Once upon a day I got in contact with shape files. This is a common format for GIS data like for example district borders. I got in contact which such data where I had to update a database with such shapes used to overlay a map. A shape file with its extension „.shp“ contains the shape polygons itself and usually comes with a „.dbf“ file (dBase 3) containing the shapes metadata like address in our example. Furthermore there can be a „.prj“ and/or „.qpj“ file containing information about the format of geo coordinates used.
Inspect the shapes metadata
There is a small tool around called dbview to open and query dBase 3 database files.
See the PROJ.4 parameters for a given projection file
The GDAL package contains a nice command line tool called gdalsrsinfo. This transforms the projection config in „.prj“ or „.qpj“ files in parameters usable by proj4j.
gdalsrsinfo my-shapes.prj PROJ.4 : '+proj=tmerc +lat_0=0 +lon_0=12 +k=1 +x_0=4500000 +y_0=0 +datum=potsdam +units=m +no_defs ' OGC WKT : PROJCS["DHDN_3_degree_Gauss_Kruger_zone_4", GEOGCS["GCS_DHDN", DATUM["Deutsches_Hauptdreiecksnetz", SPHEROID["Bessel_1841",6377397.155,299.1528128]], PRIMEM["Greenwich",0], UNIT["Degree",0.017453292519943295]], PROJECTION["Transverse_Mercator"], PARAMETER["latitude_of_origin",0], PARAMETER["central_meridian",12], PARAMETER["scale_factor",1], PARAMETER["false_easting",4500000], PARAMETER["false_northing",0], UNIT["Meter",1]]

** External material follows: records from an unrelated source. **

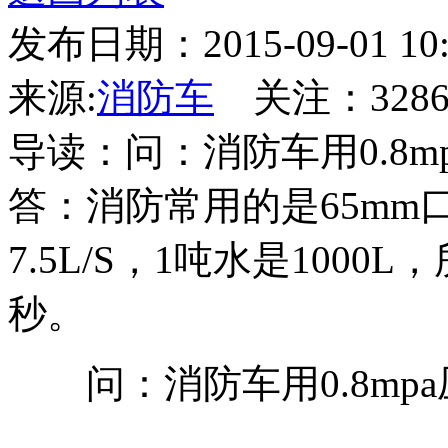
发布日期：2015-09-01 10:
来源:
消防车
关注：
328
导读：问：消防车用0.8
答：消防常用的是65mm
7.5L/S，1吨水是1000L，
秒。
问：消防车用0.8mp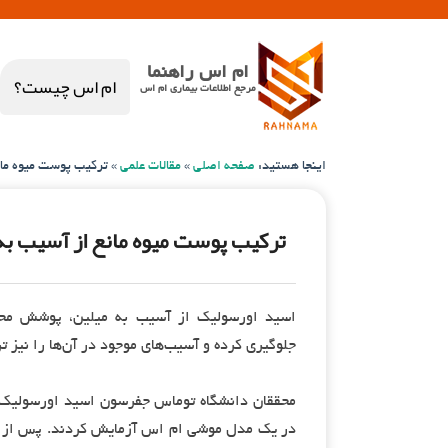
ام اس راهنما
ام اس چیست؟
مرجع اطلاعات بیماری ام اس
اینجا هستید:
صفحه اصلی
»
مقالات علمی
»
ترکیب پوست میوه مان
ترکیب پوست میوه مانع از آسیب به
اسید اورسولیک از آسیب به میلین، پوشش محا
جلوگیری کرده و آسیب‌های موجود در آن‌ها را نیز تر
محققان دانشگاه توماس جفرسون اسید اورسولیک – 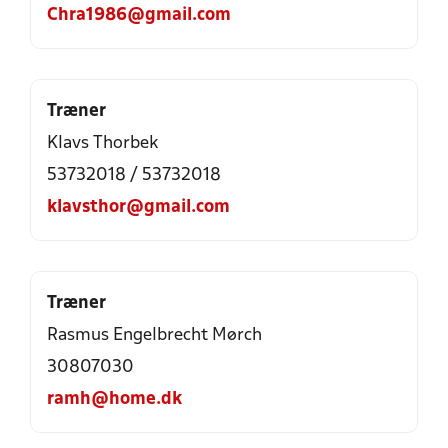
Chra1986@gmail.com
Træner
Klavs Thorbek
53732018 / 53732018
klavsthor@gmail.com
Træner
Rasmus Engelbrecht Mørch
30807030
ramh@home.dk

Transform shape files at scale
We use AWS EMR with Spark to crunch stuff one could call „big data“. We also used it to merge shape files with other data and export them as CSV. The magellan library is a nice solution to work with shape files with spark. As for now it is only compatible with Spark 1.4.1 but using AWS EMR it is pretty simple to use whatever version you want. The library is implemented with spark-sql which massively simplifies working with such files.